A regular roundup of essential reading, useful for anyone interested in banking, financial market and economics

It may make sense, but isn't it as much "Punting" as "Investing”?


ref: - "Investors go through looking glass world of negative yields”, Markets and Investing, The Financial Times
ref: - "Bond buyers play long game to notch up huge gains with bet on lower rates”, Companies and Markets, The Financial Times 12/8/19

If you wanted to get a handle on just how spectacularly the market's anxieties about future growth have sent global yields tumbling, you could do worse than look at the performance of Austria's "century" bond, issued in 2017 with a coupon (annual interest rate) of 2.1%. You wouldn't be the only one, it's become a bit of a financial media darling over the last week or so.

You may or may not remember that at the time of issue, many were making the point that an annual return of 2.1% was pretty slim -- to put it mildly -- for lending money for 100 years. But plainly many more felt differently -- the bond was well oversubscribed. One wonders what the doubters must have been thinking as recently as late June when another tranche of the issue was released (with just the 98 years to go), this time with a coupon of just under 1.2%. Madness, surely? Er… no. Once again, the paper was well bid for.

Quite what they're thinking now is anyone's guess. This morning, Austria 2.1% of 2117 was yielding just 0.75%. How's that for a meagre annual return on a 98-year investment? But just for once, and remembering that as bond YIELDS fall, bond PRICES rise, it might be useful to look at what such a move in its yield has done for its price. As with most bonds, this one was issued at PAR, or 100. Its price this morning (that equates to that yield of 0.75%) was just over 194. That means that if you had bought on the issue, sold today and took into account the small amount of interest earned in the meantime you would have made nigh on 100% on your capital in just under two years.

AH!!! I SEE…

The thing is, those investors that bought the Austrian bond weren't so much buying an instrument that would pay them 2.1% (or much less) over 98 -100 years, they were buying DURATION (not to be confused with Time to Maturity). A quick
reminder:

Duration is a measure of a bond's sensitivity to Interest Rate changes. The higher the bond's duration, the greater it's sensitivity to those changes (or it's volatility, if you prefer), and vice versa.

Factors in calculating Duration include the coupon rate, and the length of time to maturity -- the lower the coupon, and the longer the bond, the higher the duration -- or the more the bond will move in response to a change in interest rates. Thus, the performance of a low coupon century bond like Austria's has made it the brilliant shining star of a whole sector that has gone through the roof.

These days, investors will grab any decent yield that they can find.
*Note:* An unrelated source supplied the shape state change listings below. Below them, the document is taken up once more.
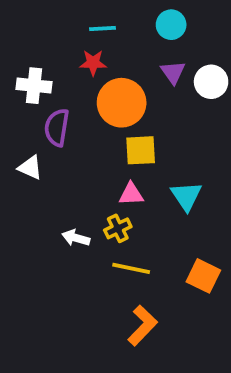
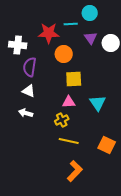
cyan line: (103, 28) -> (71, 24), moved
red star: (93, 63) -> (49, 33), size x1.5
orange circle: (122, 103) -> (64, 54), size x0.7
white triangle: (30, 167) -> (29, 91), moved
white arrow: (76, 238) -> (26, 113), moved

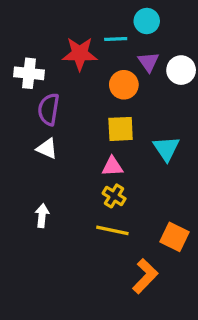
orange circle: (64, 54) -> (124, 85), moved
cyan triangle: (98, 103) -> (166, 149), moved
white arrow: (26, 113) -> (42, 216), moved, turned 80
yellow cross: (62, 120) -> (114, 196), moved, turned -32
orange L-shape: (75, 171) -> (145, 276), moved

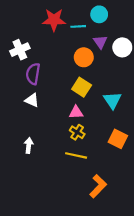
red star: (80, 54) -> (54, 20), moved
white cross: (29, 73) -> (20, 50), turned -30
yellow square: (121, 129) -> (82, 87), turned 36
orange square: (175, 237) -> (118, 139), moved

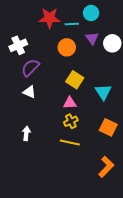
orange circle: (84, 57) -> (67, 47), moved
purple semicircle: (33, 74) -> (30, 68), turned 36
yellow cross: (77, 132) -> (71, 121), turned 32
orange L-shape: (98, 186) -> (106, 167), moved

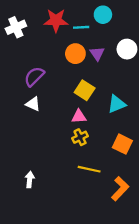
purple triangle: (92, 38) -> (97, 54), moved
white cross: (18, 45) -> (16, 27), moved
cyan triangle: (103, 92) -> (117, 104), turned 42
white arrow: (26, 133) -> (30, 180), moved
yellow line: (70, 143) -> (89, 169), moved

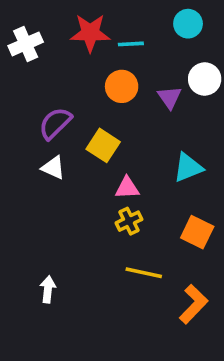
cyan circle: (103, 15) -> (188, 24), moved
purple triangle: (97, 54) -> (170, 97), moved
yellow square: (85, 90) -> (103, 145), moved

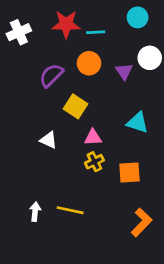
purple semicircle: (55, 123) -> (51, 75), moved
white triangle: (53, 168) -> (49, 140), moved
cyan triangle: (188, 168) -> (138, 123), turned 40
orange square: (197, 232) -> (129, 172), moved, turned -30
yellow line: (144, 273) -> (70, 210), moved

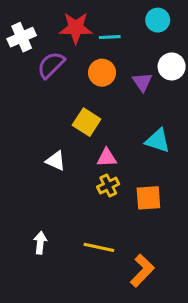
purple semicircle: (51, 75) -> (51, 65), moved
yellow line: (70, 210) -> (99, 247), moved
orange L-shape: (142, 222) -> (142, 271), moved

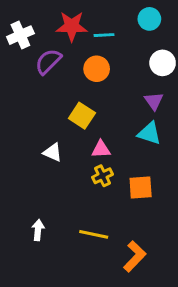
purple triangle: (142, 82) -> (154, 101), moved

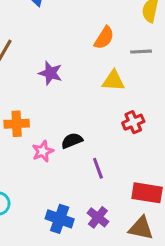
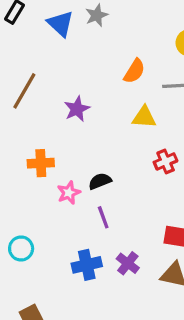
purple star: (50, 73) -> (77, 109), turned 30
purple line: (98, 168) -> (103, 217), moved
blue cross: (60, 219) -> (87, 265), turned -32

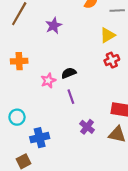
yellow triangle: (144, 117) -> (108, 35), moved, turned -35
orange cross: (41, 163) -> (19, 61), moved
blue cross: (87, 265) -> (40, 138), moved

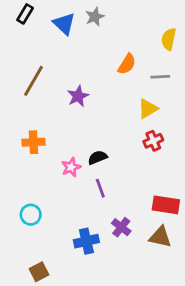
blue cross: (40, 138) -> (86, 241), moved

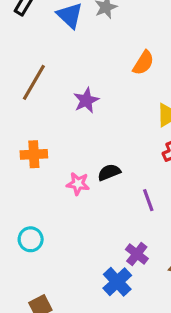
pink star: (71, 167) -> (78, 184), turned 30
purple line: (100, 188) -> (148, 200), moved
blue cross: (86, 241) -> (117, 282), moved, turned -30

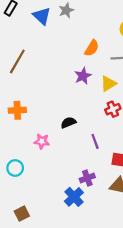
purple star: (86, 100) -> (83, 76), moved
pink star: (78, 184) -> (42, 141), moved
purple cross: (137, 254) -> (87, 178), turned 32

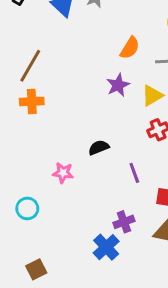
orange cross: (17, 110) -> (32, 101), moved

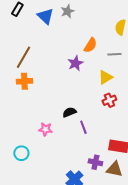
purple star: (118, 85) -> (75, 63), moved
purple line: (134, 173) -> (83, 127), moved
purple cross: (124, 222) -> (95, 162), moved, turned 32

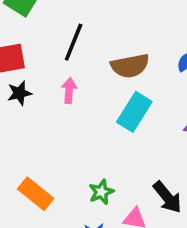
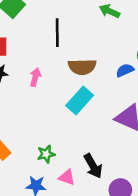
black line: (74, 42) -> (57, 33), moved, turned -32

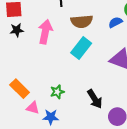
pink arrow: (35, 77) -> (45, 32), size x1.6
pink triangle: (67, 177) -> (33, 108), moved

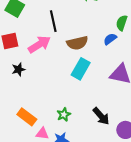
black star: (17, 30) -> (18, 69), moved
pink arrow: (45, 32) -> (39, 44), moved, turned 55

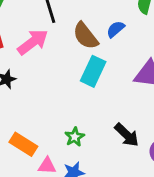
blue semicircle: (110, 39) -> (116, 29), moved
brown semicircle: (77, 43) -> (85, 36), turned 70

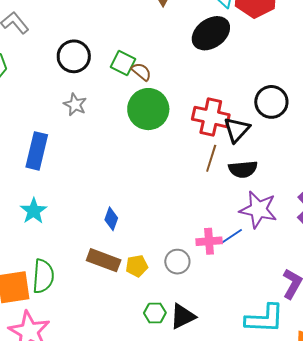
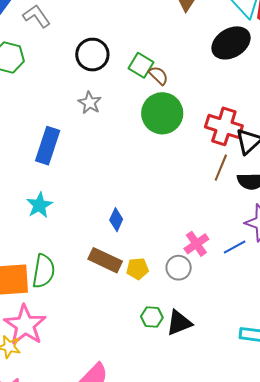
pink cross: (209, 241) -> (196, 244), moved, turned -35

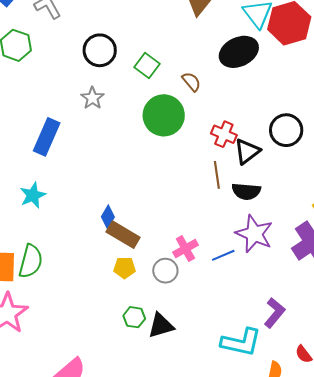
brown semicircle: (158, 75) -> (191, 82), moved
red cross: (224, 126) -> (224, 134), size x0.7
brown line: (221, 168) -> (217, 175), turned -36
brown rectangle: (105, 260) -> (123, 235), moved

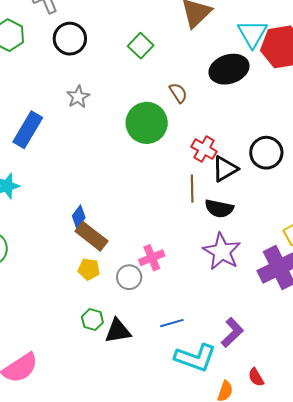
black circle: (100, 50) -> (70, 39), moved
green square: (147, 66) -> (141, 46), moved
blue line: (223, 255) -> (172, 323), moved

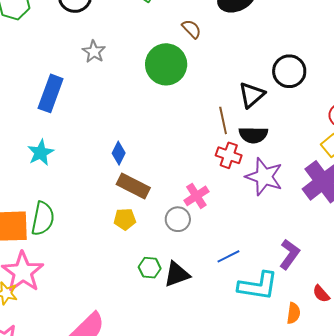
red cross: (204, 149) -> (229, 155), moved
blue diamond: (79, 217) -> (119, 153), moved
yellow pentagon: (89, 269) -> (125, 219), moved

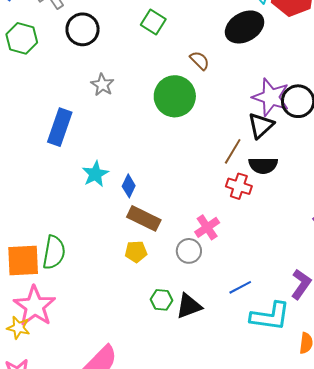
brown line: (223, 120) -> (233, 151), turned 44
cyan star: (41, 153) -> (95, 174), moved
purple star: (264, 177) -> (271, 97), moved

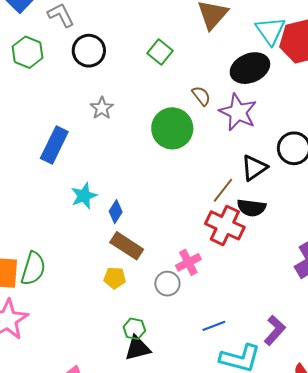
purple star: (271, 97) -> (238, 112), moved
red cross: (239, 186) -> (225, 225), size x1.5
black triangle: (189, 306) -> (138, 348), moved

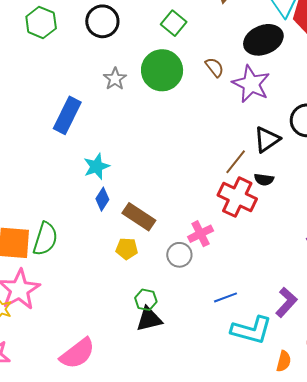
green circle: (172, 128) -> (162, 70), moved
black semicircle: (252, 208) -> (264, 180), size x0.7
blue diamond: (116, 212) -> (102, 199), moved

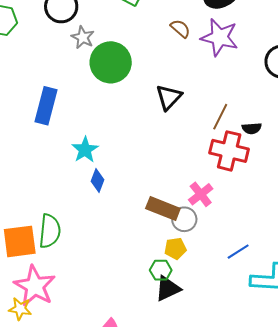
green circle: (162, 70) -> (111, 62), moved
gray star: (115, 79) -> (83, 37), moved
black triangle: (267, 140) -> (169, 97), moved
brown rectangle: (139, 217) -> (163, 209), moved
yellow pentagon: (127, 249) -> (175, 248), moved

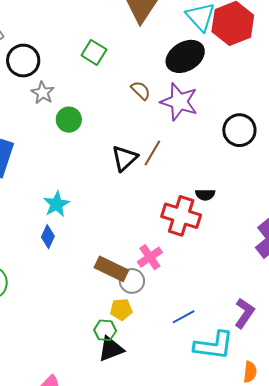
green circle: (111, 62) -> (69, 120), size x0.6
brown line: (220, 117) -> (152, 153), moved
cyan star: (85, 150) -> (57, 204), moved

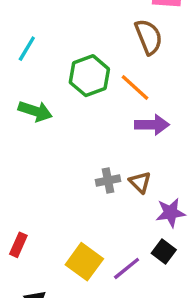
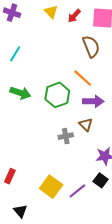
green hexagon: (89, 76) -> (57, 95), moved
brown triangle: (140, 182) -> (86, 124), moved

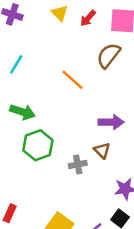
brown semicircle: (91, 46) -> (109, 55), turned -120
orange line: (83, 78) -> (73, 80), moved
green hexagon: (57, 95) -> (38, 145), moved

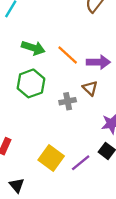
orange line: (73, 80) -> (68, 55), moved
green arrow: (23, 112) -> (33, 48), moved

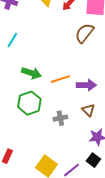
orange line: (68, 55) -> (60, 79), turned -60
brown triangle: (90, 88) -> (88, 110), moved

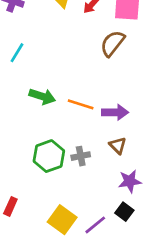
orange line: (60, 79) -> (81, 104), turned 36
green hexagon: (29, 103) -> (49, 156), moved

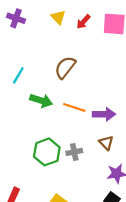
brown semicircle: (112, 43) -> (65, 67), moved
cyan line: (17, 53) -> (18, 75), moved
The problem is that with over $15 trillion of the global bond market offering negative yields it's getting increasingly difficult to find suitably secure debt offering a positive return. Even some corporate and emerging market debt has headed below zero. Now, with US 10yr Treasuries offering below 1.7% and threatening the low of 1.375%, there's even talk of US yields going negative -- not so long ago a truly unbelievable notion.

We all understand that investors need a safe home for their money and maybe prepared to put up with a small amount of the pain inflicted by negative rates (or the cost of lending one's money to someone else!), but surely there's a limit to it -- at some stage, even the big players will follow the example of the small saver and stuff their money under their metaphorical mattress. Unless there's another way to make money of course, as there has been with Austria's bond (or just about anyone else's bond, for that matter).

But that's a bit different from old-style investing, where you might buy and hold a rock-solid bond in the knowledge that it might provide suitable income, or match potential liabilities in the future if you were an insurance company, for example.

One of the standard answers to the question of why one might buy a bond with a miserly low yield has always been: "Just because it's low, it doesn't mean that it can't go lower." You can turn it around into price terms and say "Just because it's expensive, it doesn't mean it's not going to get more expensive." And boy, hasn't that been true!

And that's absolutely fine… so long as you realise that your "investing" has morphed into something more akin to an out-and-out bet on the direction of interest rates. And that's fine too… for the reasons above, these days it's very difficult to make money without taking a directional view. But just keep reminding yourself: if everyone's playing the same game, when and if this thing ever turns (and they always do eventually), it could get very nasty indeed.